I disagree. It's just one darn hallucinated citation for heaven's sake, not fraud or something. It doesn't account for the substance or quality of their work at all. A one-year ban seems plenty sufficient for a minor first time mistake like this. People make mistakes and a good fraction of them can learn from those mistakes. There's no need to permanently cripple someone's ability to progress their life or contribute to humanity just because an AI hallucinated a reference one time in their life. That's punitive instead of rehabilitative.
> It's just one darn hallucinated citation for heaven's sake, not fraud or something.
It is fraud.
> It doesn't account for the substance or quality of their work at all.
References are part of the work. If you're making up the references, what else are you making up?
> People make mistakes and a good fraction of them can learn from those mistakes. There's no need to permanently cripple someone's ability to progress their life or contribute to humanity just because an AI hallucinated a reference one time in their life.
A one year ban is not permanent. Having a negative consequence for making poor decisions seems like an inducement to learn from the mistake?
In an ideal world, one would be keeping notes on references used while doing the research that lead to writing the paper. Choosing not to do that is one poor decision.
Having a positive outlook, if asking an AI to provide references that may have been missed, one should at least verify the references exist and are relevant.

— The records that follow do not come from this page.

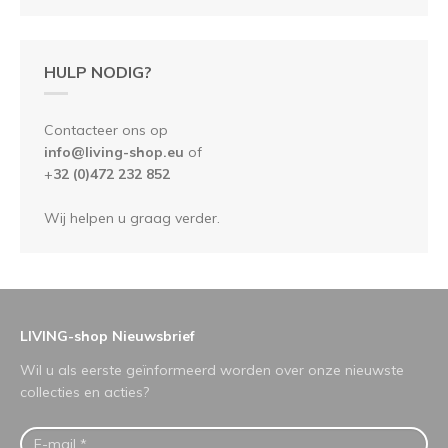
HULP NODIG?
Contacteer ons op
info@living-shop.eu
of
+
32 (0)472 232 852
Wij helpen u graag verder.
LIVING-shop Nieuwsbrief
Wil u als eerste geïnformeerd worden over onze nieuwste
collecties en acties?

Choosing not to do that is also a poor decision, even if one did take notes on references used while researching.
it's very silly, but not a big deal. Arxiv is becoming irrelevant these days anyways.
In fact would be better if they just banned AI, so we could just get off the luddite platforms.
Automated research is the future, end of story. And really it couldn't have come out at a better time, given the increasingly diminishing returns on human powered research.
...what text are you reading? Nobody was against the one-year ban. I was literally in favor of it in my comment. I explicitly said it is already plenty sufficient. What I said is there's no need to go beyond that. My entire gripe was that they very much are going beyond that with a permanent penalty. Did you completely miss where they said "...followed by the requirement that subsequent arXiv submissions must first be accepted at a reputable peer-reviewed venue"?
If you cannot be bothered to check your references when writing academic quality papers then you have no place writing them in the first place. The punishment is not chopping off a finger, it is a polite reminder to do the bare minimum.
A "mistake" would be a typo in a real citation. A hallucinated citation is evidence of just plain laziness and negligence, which taints the entire submission.
No it is not. Seriously. All you need for this to happen is for your lab partner to ask AI to add a missing citation that they are already familiar with at the last minute before a midnight submission deadline, and for the AI to hallucinate something else, and for them to honestly miss this. It does not even imply any involvement on your part, let alone that either of you were lazy or negligent on the actual research or substance of the paper. The lack of any sympathy or imagination here is astounding.
There are no deadlines for journal submissions. Even if you felt you were running close to your revisions being due, an email to an editor will probably fix this for you. And what you described is still negligent, not verifying the garbage output bot did not in fact output garbage.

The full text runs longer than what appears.